Using David Gleich's program and some general information on binary heaps as guides, I substituted the Fibonacci heap with a binary heap. The version which used a Fibonacci heap processed an image at a rate of around one pixel per second, while the version with a binary heap, following some initial changes to improve its efficiency, reached a speed of about 50 pixels per second. After working much harder on optimizing the code, the filter ran at about 350 pixels per second.
Unfortunately, the filter was still too slow to be useful. However, I learned many tricks for speeding up MATLAB code, which I will summarize here for future reference:
MATLAB Code Efficiency Tips
-
MATLAB's help system has pages on efficient MATLAB programming, which are especially useful for anyone with experience programming in other languages, but who is not familiar with MATLAB.
-
An article by Pascal Getreuer, available at http://www.getreuer.info/tutorials goes beyond the MATLAB documentation to provide many more useful tips. I disagree, however, with his advice on Page 29 to replace if-statements with the min and max functions when bounding values within a range, based on timing many iterations of both methods using the tic and toc functions. Perhaps his assertion was correct, but was later invalidated by changes between MATLAB releases. This suggests that very detailed optimization of code may actually be unwarranted, as it could reduce the portability of code between MATLAB versions.
-
When learning to use MATLAB, it is nice to make use of multiple indices when accessing elements of multidimensional arrays because it is more readable.
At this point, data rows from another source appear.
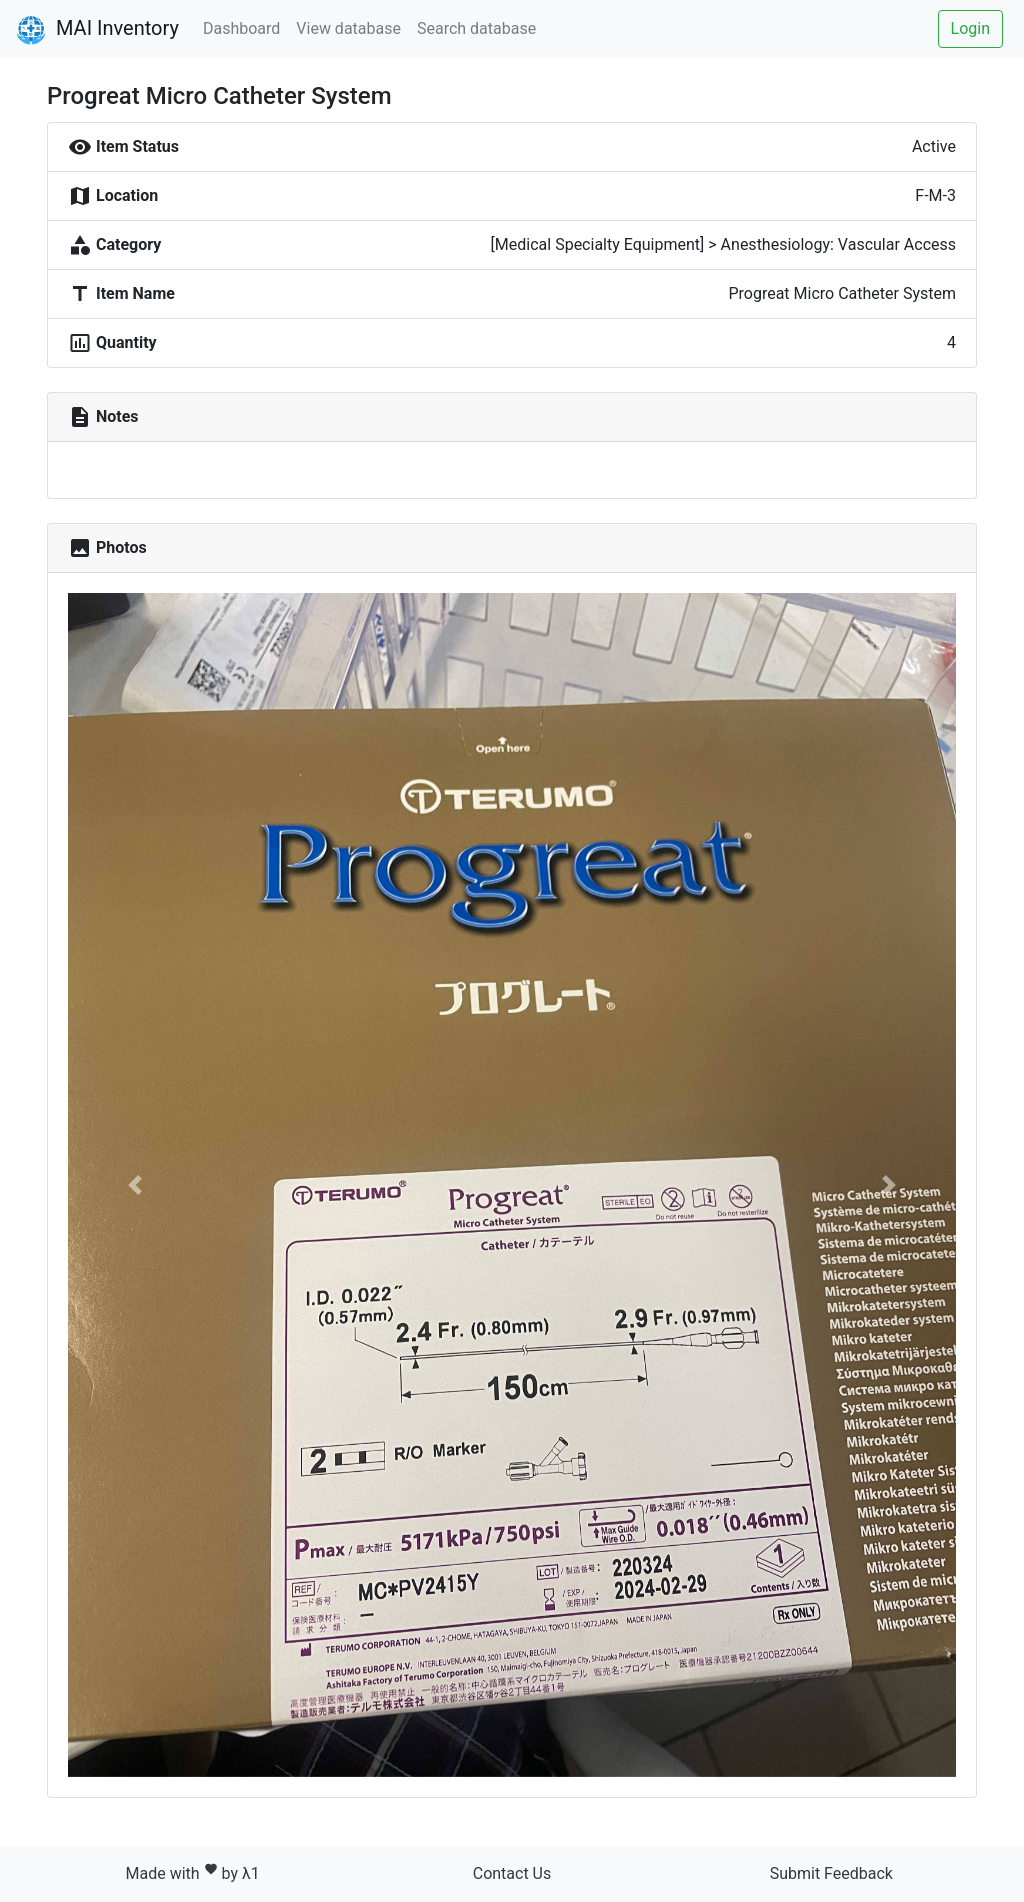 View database (348, 28)
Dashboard (241, 28)
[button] (134, 1185)
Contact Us (512, 1873)
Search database (476, 28)
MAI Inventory (97, 30)
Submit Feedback (831, 1873)
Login (970, 28) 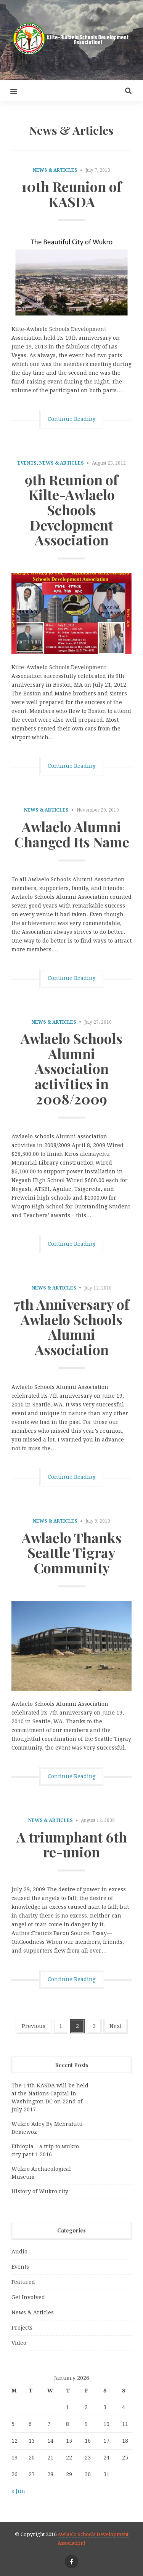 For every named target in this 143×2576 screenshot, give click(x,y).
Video (18, 2343)
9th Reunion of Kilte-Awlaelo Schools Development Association (71, 509)
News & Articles (55, 170)
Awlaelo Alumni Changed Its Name (71, 834)
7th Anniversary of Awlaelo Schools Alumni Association (71, 1326)
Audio (19, 2251)
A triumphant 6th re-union (71, 1844)
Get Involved (28, 2297)
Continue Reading (72, 419)
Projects (21, 2328)
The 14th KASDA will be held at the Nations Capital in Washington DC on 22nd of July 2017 (49, 2097)
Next (115, 2026)
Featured (23, 2282)
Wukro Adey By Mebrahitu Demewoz (47, 2128)
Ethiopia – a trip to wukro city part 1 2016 (45, 2150)
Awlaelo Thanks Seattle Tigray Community (72, 1552)
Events (27, 463)
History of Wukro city (39, 2191)
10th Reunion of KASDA (71, 194)
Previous (33, 2026)
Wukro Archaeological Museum (41, 2173)
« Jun (18, 2491)
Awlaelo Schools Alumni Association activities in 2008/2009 (71, 1068) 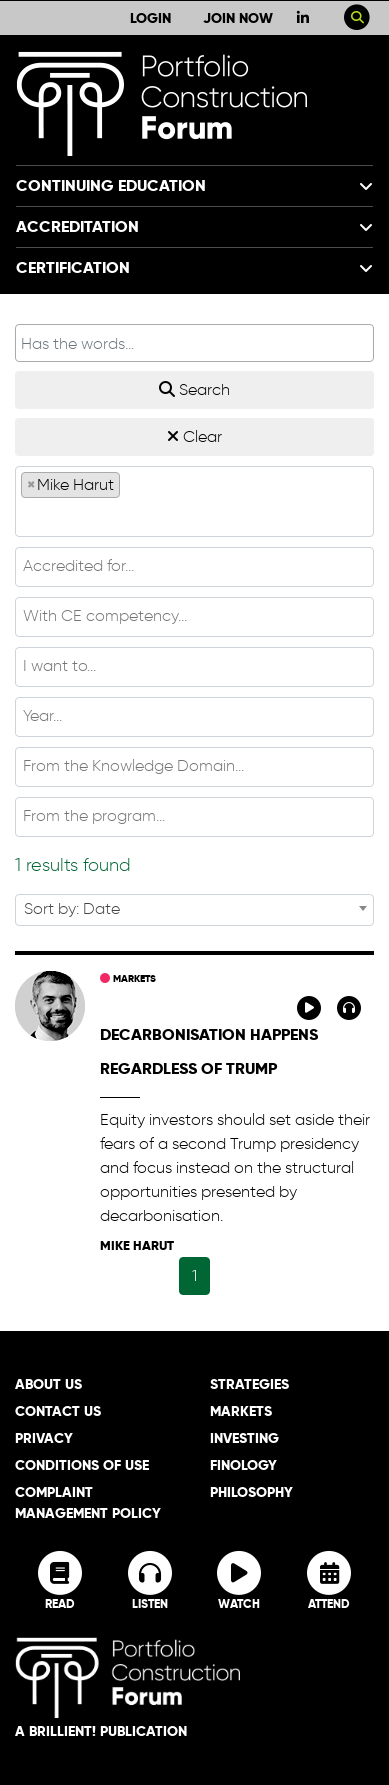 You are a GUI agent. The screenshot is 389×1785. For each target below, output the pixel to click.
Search (194, 389)
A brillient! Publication (101, 1731)
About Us (48, 1384)
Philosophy (251, 1492)
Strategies (249, 1384)
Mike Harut (137, 1245)
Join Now (238, 18)
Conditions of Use (82, 1465)
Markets (128, 978)
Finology (243, 1465)
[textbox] (194, 516)
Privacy (44, 1438)
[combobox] (194, 501)
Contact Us (58, 1411)
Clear (194, 436)
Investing (244, 1438)
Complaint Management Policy (88, 1502)
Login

However, MATLAB only pretends that arrays are multidimensional and probably converts multiple indices to linear (single) indices before accessing data. Code runs slightly faster if it uses linear indexing where possible. However, I found that initializing arrays as explicitly one-dimensional instead of multidimensional will not necessarily make the program more efficient.
-
Note that arrays are stored in column-major order. Iterating down the columns of an array should, in theory, result in faster execution than iterating across the rows of an array, because column elements are stored in adjacent memory locations. (As mentioned by Pascal Getreuer in his article referenced above)
-
-
It appears to be faster to re-calculate an intermediate value several times (within reason) than to store it as a variable and access that variable several times when calculating final results.
-
MATLAB uses 'double' as a default type for most values. From running my own test code, I found that initialization and retrieval of 'double' data, as well as arithmetic operations on 'double' data, seem to run faster than for single-precision or integer-type data.
-
I like MATLAB's treatment of global variables, wherein variables are only global to the functions in which they are explicitly declared as global. It is as though global variables can live in "parallel universes". Unfortunately, using global variables slows down program execution.
-
In my filtering program I had several functions which needed access to the same image data. From reading MATLAB's help documentation, I had initially found that MATLAB does not pass arguments by reference. Concerned about passing large image data arrays by value, I decided to write a subclass of the "handle" class to hold the image data. MATLAB's handle class allows for objects to be passed to functions without having their data copied. However, I later discovered a MATLAB help page on "Memory Allocation" which provided more detail on how MATLAB passes parameters to functions:
-
Arrays are passed to functions as pointers, which is similar to other langauges (C, for example).
-
However, whenever a function attempts to modify any values in an array, MATLAB copies the entire array. The function now has a local copy of the array containing any modifications.
-
In order to have a function persistently modify an array, the modified array must be returned by the function and used to replace the original array in the calling program.
-
Note that nested functions are an exception to the above rules, as they can directly modify arrays in the workspaces of their parent functions which they are not explicitly passed. Therefore, they can avoid making copies of arrays.
-
Modifying my code to remove all object-oriented aspects, so that arrays were passed directly to functions, resulted in a 60% increase in speed.
-